Akşemseddin Hazretleri, Halid Bin Zeyd Ebû Eyyûb El-Ensârî Efendimiz’in kabrini nasıl kaybolduktan sonra fetihle beraber keşfettiyse Sünbül Sinan Hazretleri de kaybolmuş olan bu kabri keşfederek ortaya çıkarmıştır. Zira fetihten önce İstanbul’da büyük bir zulüm, dine ve ilme karşı büyük bir tahribat vardı. Bu sebepten din adamları hakaretle sürülüp öldürülüyor, insanların mukaddes ve mübarek kabul ettiği mekanlarda bir bir tahrip edilip ne ihyasına ne ziyaretine müsaade edilmiyordu. Fethe kadar da bunlar böyle devam etmişti.
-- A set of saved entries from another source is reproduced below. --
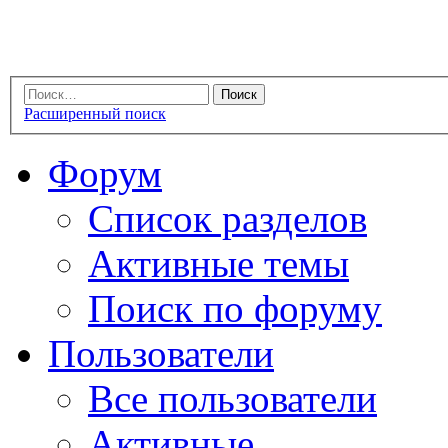
Расширенный поиск
Форум
Список разделов
Активные темы
Поиск по форуму
Пользователи
Все пользователи
Активные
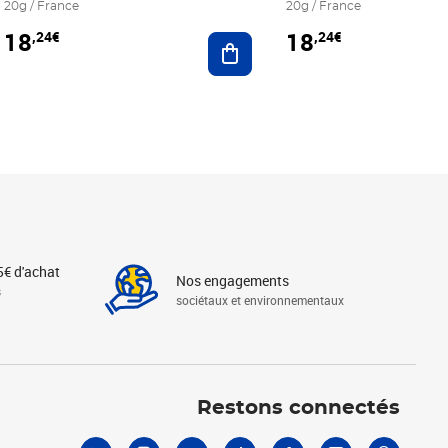
20g / France
20g / France
18
18
,24€
,24€
r au panier
Ajouter au panier
5€ d'achat
Nos engagements
s
sociétaux et environnementaux
Linkedin
Instagram
X
Tiktok
Facebook
Youtube
Threads
Restons connectés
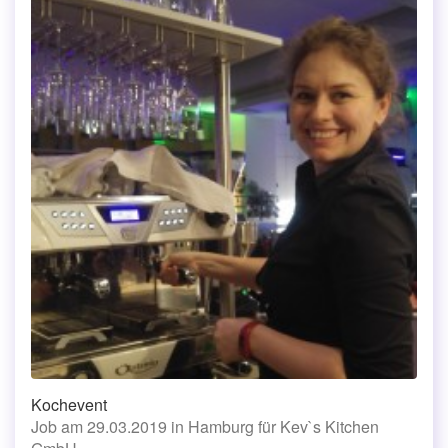
Kochevent
Job am 29.03.2019 in Hamburg für Kev`s Kitchen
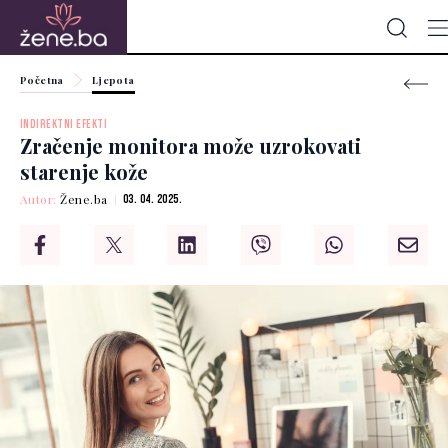
Početna
Ljepota
INDIREKTNI EFEKTI
Zračenje monitora može uzrokovati
starenje kože
Autor:
Žene.ba
03. 04. 2025.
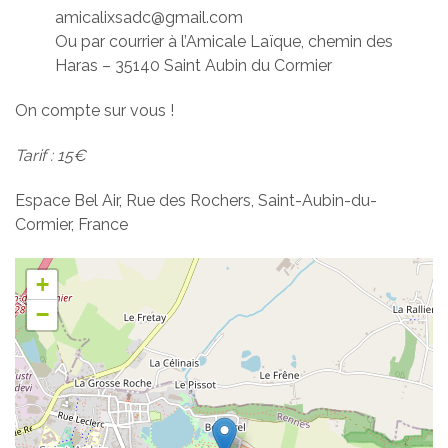
amicalixsadc@gmail.com
Ou par courrier à l’Amicale Laïque, chemin des
Haras – 35140 Saint Aubin du Cormier
On compte sur vous !
Tarif : 15€
Espace Bel Air, Rue des Rochers, Saint-Aubin-du-
Cormier, France
+
−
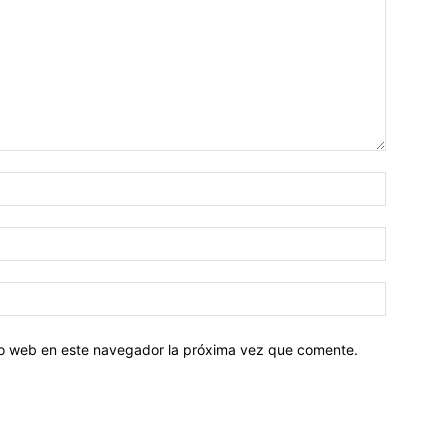
tio web en este navegador la próxima vez que comente.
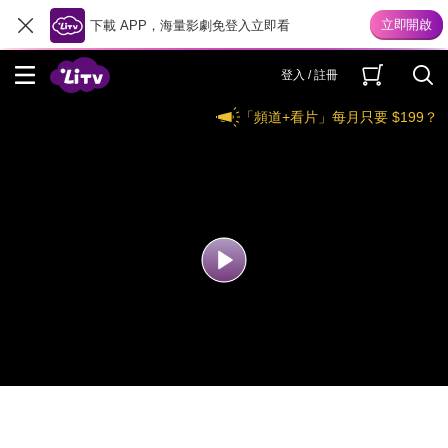
下載 APP，海量影劇免登入立即看
登入 / 註冊
「頻道+看片」每月只要 $199？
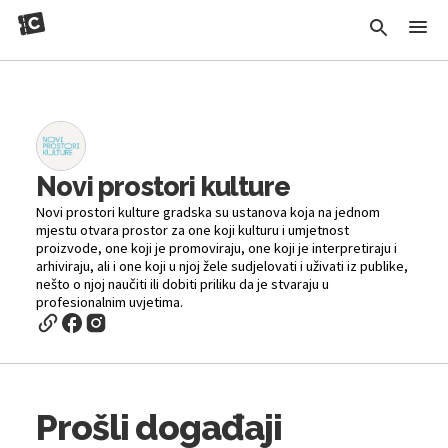
Novi prostori kulture
Novi prostori kulture gradska su ustanova koja na jednom
mjestu otvara prostor za one koji kulturu i umjetnost
proizvode, one koji je promoviraju, one koji je interpretiraju i
arhiviraju, ali i one koji u njoj žele sudjelovati i uživati iz publike,
nešto o njoj naučiti ili dobiti priliku da je stvaraju u
profesionalnim uvjetima.
Prošli događaji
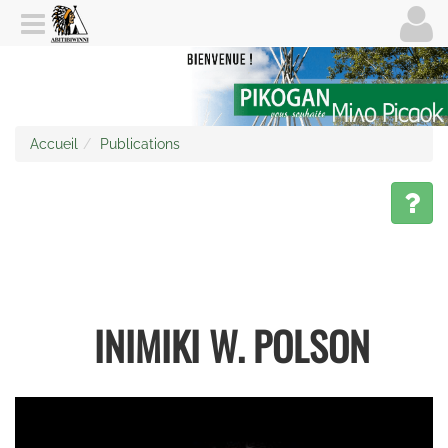
Accueil
Publications
INIMIKI W. POLSON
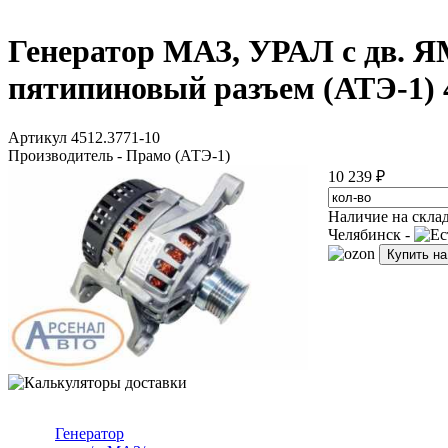
Генератор МАЗ, УРАЛ с дв. Я
пятипиновый разъем (АТЭ-1) 
Артикул 4512.3771-10
Производитель - Прамо (АТЭ-1)
10 239 ₽
Наличие на скла
Челябинск -
Купить н
Генератор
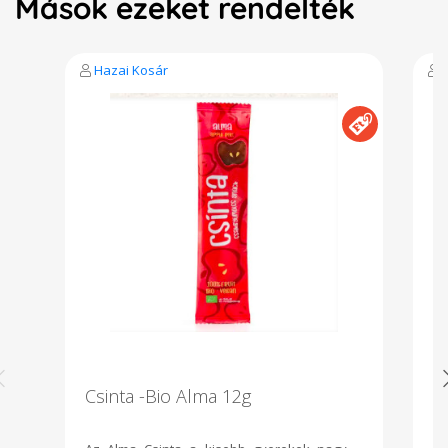
Mások ezeket rendelték
Hazai Kosár
Csinta -Bio Alma 12g
C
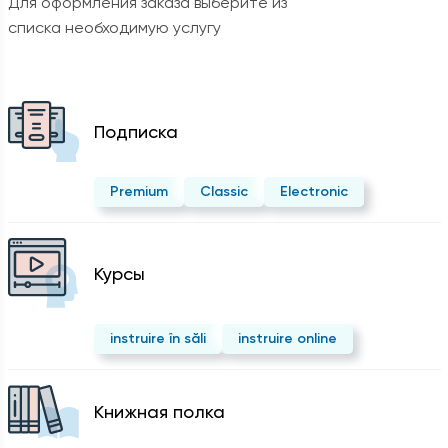
Для оформления заказа выберите из
списка необходимую услугу
Подписка
Premium
Classic
Electronic
Курсы
instruire în săli
instruire online
Kнижная полка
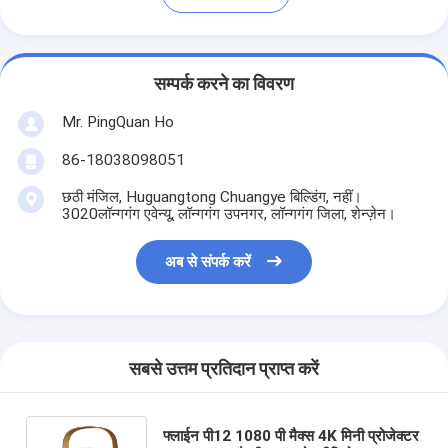
सम्पर्क करने का विवरण
Mr. PingQuan Ho
86-18038098051
छठी मंजिल, Huguangtong Chuangye बिल्डिंग, नहीं।
3020लॉन्गगंग एवेन्यू, लॉन्गगंग उपनगर, लॉन्गगंग जिला, शेन्ज़ेन।
अब से संपर्क करें
सबसे उत्तम प्रतिदान प्राप्त करें
फ्लाईन पी12 1080 पी मैक्स 4K मिनी प्रोजेक्टर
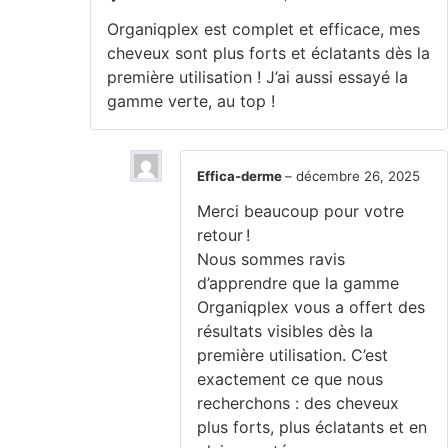
Note
5
sur 5
Organiqplex est complet et efficace, mes
cheveux sont plus forts et éclatants dès la
première utilisation ! J’ai aussi essayé la
gamme verte, au top !
Effica-derme
–
décembre 26, 2025
Merci beaucoup pour votre
retour !
Nous sommes ravis
d’apprendre que la gamme
Organiqplex vous a offert des
résultats visibles dès la
première utilisation. C’est
exactement ce que nous
recherchons : des cheveux
plus forts, plus éclatants et en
Yaşadığımız 15 Temmuz darbe girişiminin ardından kardeşlik ve muhabbete ve tabi ki birlik ve beraberliğe ne kadar ihtiyacımız olduğunu söylemeye herhalde hacet yoktur. Zaten her devirde insanlık bu sevgi ve kardeşliğe muhtaçtır. Zalimlere el pençe divan durmayan Hz. Hüseyin ve onun muhabbet neferleri elbette Kerbela’da boşuna şehit olmamışlardır. Bir Allah’a ve bir Peygamber’e inanan Müslümanların bugün de kardeşlerinin kanının dökülmemesi zalimlere karşı bir vücut olabilmeleri için kendi değerlerine manevi örf ve adetlerine sıkı sıkıya sarılmaları, kendilerini ayrıştıracak değil birleştirecek güzelliklere kucak açmalıdırlar. Bizler bu birlik ve beraberliğe vurgu yapmak için kazanlarımızı harlıyor, gönülleri buluşturuyoruz.